Consider the bible’s use of metaphors to convey meaning. For example, “the law was our guardian until Christ came” (Galatians 3:24 ESV). The word “guardian” is translated as “schoolmaster” in the KJV; “tutor” in the NASB. A clear point was intended. The “guardian” refers to a pedagogue (a “teacher”). However, Paul uses this term to express a specific Jewish concept - that of a servant, whose responsibility it was to supervise, to care for, and to safeguard the morals of underaged boys from well-to-do families.
In this context, the pedagogue’s main duty was not instruction but supervision.
The point of the law can now come into view.

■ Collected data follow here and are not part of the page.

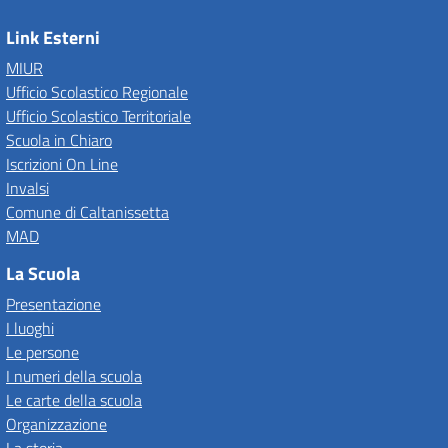
Link Esterni
MIUR
Ufficio Scolastico Regionale
Ufficio Scolastico Territoriale
Scuola in Chiaro
Iscrizioni On Line
Invalsi
Comune di Caltanissetta
MAD
La Scuola
Presentazione
I luoghi
Le persone
I numeri della scuola
Le carte della scuola
Organizzazione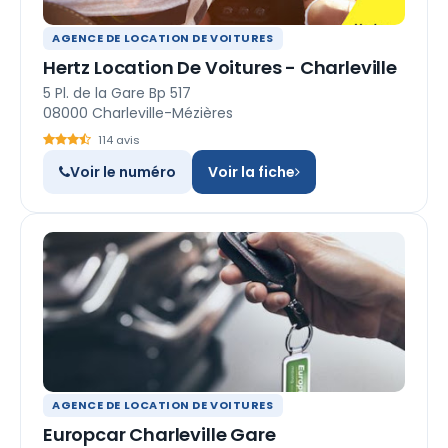
AGENCE DE LOCATION DE VOITURES
Hertz Location De Voitures - Charleville
5 Pl. de la Gare Bp 517
08000 Charleville-Mézières
114 avis
Voir le numéro
Voir la fiche
AGENCE DE LOCATION DE VOITURES
Europcar Charleville Gare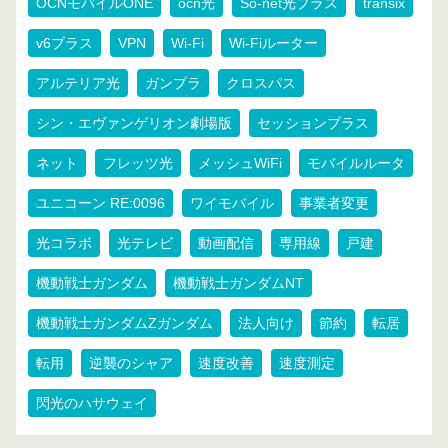
OCNモバイルONE
ocn光
So-net光プラス
transix
v6プラス
VPN
Wi-Fi
Wi-Fiルーター
アルテリア光
ガンプラ
クロスパス
シン・エヴァンゲリオン劇場版
セッションプラス
ネット
フレッツ光
メッシュWiFi
モバイルルータ
ユニコーン RE:0096
ワイモバイル
事業者変更
光コラボ
光テレビ
動画配信
専用線
戸建
機動戦士ガンダム
機動戦士ガンダムNT
機動戦士ガンダムZガンダム
法人向け
節約
転居
転用
逆襲のシャア
速度改善
速度測定
閃光のハサウェイ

It is “to bring us unto Christ, that we might be justified by faith.” (Gal 3:24 KJV). According to Adam Clarke, “the law did not teach us the living, saving knowledge; but, by its rites and ceremonies, and especially by its sacrifices, it directed us to Christ, that we might be justified by faith.”
The Apostle Paul made this abundantly clear in Romans 10:4, “For Christ is the end of the law for righteousness to everyone who believes.”
“Moses and all the Prophets...” were always going to reveal a person’s need for a Divine Redeemer. To get the revelation requires the fellowship and the joy of unhurried conversations.